(Source records)
● ● ● ● ●
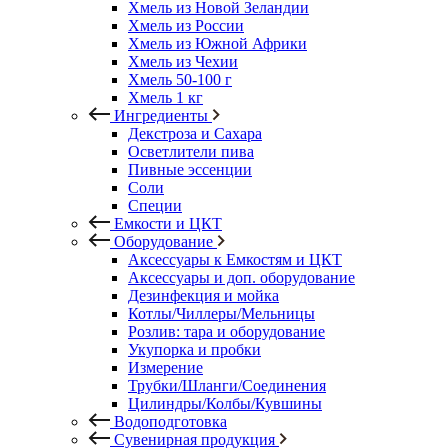
Хмель из Новой Зеландии
Хмель из России
Хмель из Южной Африки
Хмель из Чехии
Хмель 50-100 г
Хмель 1 кг
Ингредиенты
Декстроза и Сахара
Осветлители пива
Пивные эссенции
Соли
Специи
Емкости и ЦКТ
Оборудование
Аксессуары к Емкостям и ЦКТ
Аксессуары и доп. оборудование
Дезинфекция и мойка
Котлы/Чиллеры/Мельницы
Розлив: тара и оборудование
Укупорка и пробки
Измерение
Трубки/Шланги/Соединения
Цилиндры/Колбы/Кувшины
Водоподготовка
Сувенирная продукция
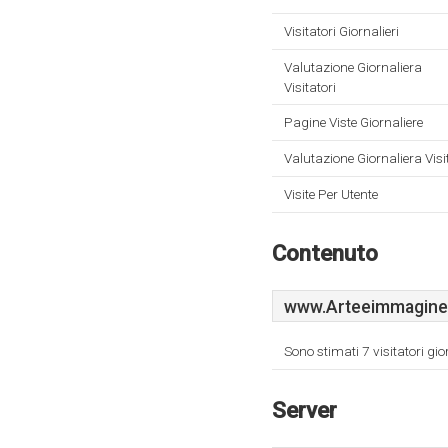
Visitatori Giornalieri
Valutazione Giornaliera
Visitatori
Pagine Viste Giornaliere
Valutazione Giornaliera Visi
Visite Per Utente
Contenuto
www.Arteeimmaginepa
Sono stimati 7 visitatori gi
Server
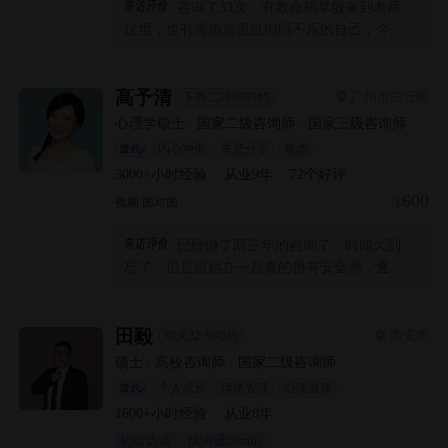
咨询了33次，有救命稻草般来到老师
这里，也有离婚前混乱闷闷不乐的自己，今天
和老师聊完，突然豁然开朗，发现了自己的问
题，生孩子后第一次心里如此轻松愉悦。老师
还是有点东西的，当然了，也真的需要时间去
高予清
广州市白云区
下周二16:00可约
觉察和了解。分享给在寻找自救的大家。加
心理学硕士
|
国家二级咨询师
|
国家三级咨询师
油！活出自己的人生。
内心冲突
失恋分手
焦虑
3000+
小时经验
·
从业
9
年
·
72
个好评
600
视频/面对面
已经做了两三年的咨询了。时间久到
忘了。但是跟她在一起真的很有安全感，逐渐
拥有了力量
田毅
西安市
明天22:30可约
硕士
|
高校咨询师
|
国家二级咨询师
个人成长
情绪管理
心理健康
1600+
小时经验
·
从业
8
年
初始访谈
预沟通20min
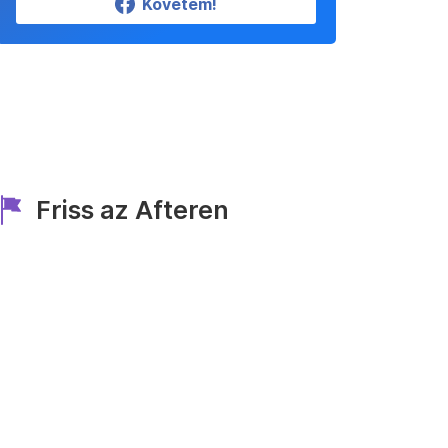
Követem!
Friss az Afteren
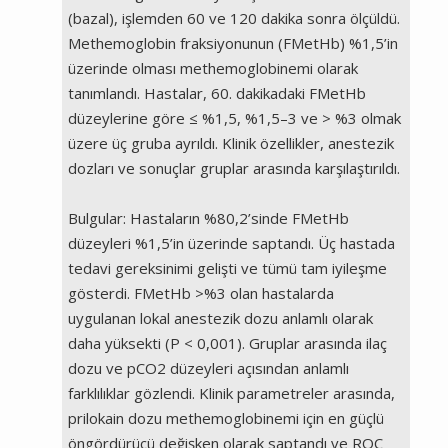
(bazal), işlemden 60 ve 120 dakika sonra ölçüldü.
Methemoglobin fraksiyonunun (FMetHb) %1,5’in
üzerinde olması methemoglobinemi olarak
tanımlandı. Hastalar, 60. dakikadaki FMetHb
düzeylerine göre ≤ %1,5, %1,5–3 ve > %3 olmak
üzere üç gruba ayrıldı. Klinik özellikler, anestezik
dozları ve sonuçlar gruplar arasında karşılaştırıldı.
Bulgular: Hastaların %80,2’sinde FMetHb
düzeyleri %1,5’in üzerinde saptandı. Üç hastada
tedavi gereksinimi gelişti ve tümü tam iyileşme
gösterdi. FMetHb >%3 olan hastalarda
uygulanan lokal anestezik dozu anlamlı olarak
daha yüksekti (P < 0,001). Gruplar arasında ilaç
dozu ve pCO2 düzeyleri açısından anlamlı
farklılıklar gözlendi. Klinik parametreler arasında,
prilokain dozu methemoglobinemi için en güçlü
öngördürücü değişken olarak saptandı ve ROC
● ● ● ● ●
* _Task description_
Return, from the data above, each line in which the string "Хмель" appears.

* _Task answer_
Хмель из Новой Зеландии
Хмель из России
Хмель из Южной Африки
Хмель из Чехии
Хмель 50-100 г
Хмель 1 кг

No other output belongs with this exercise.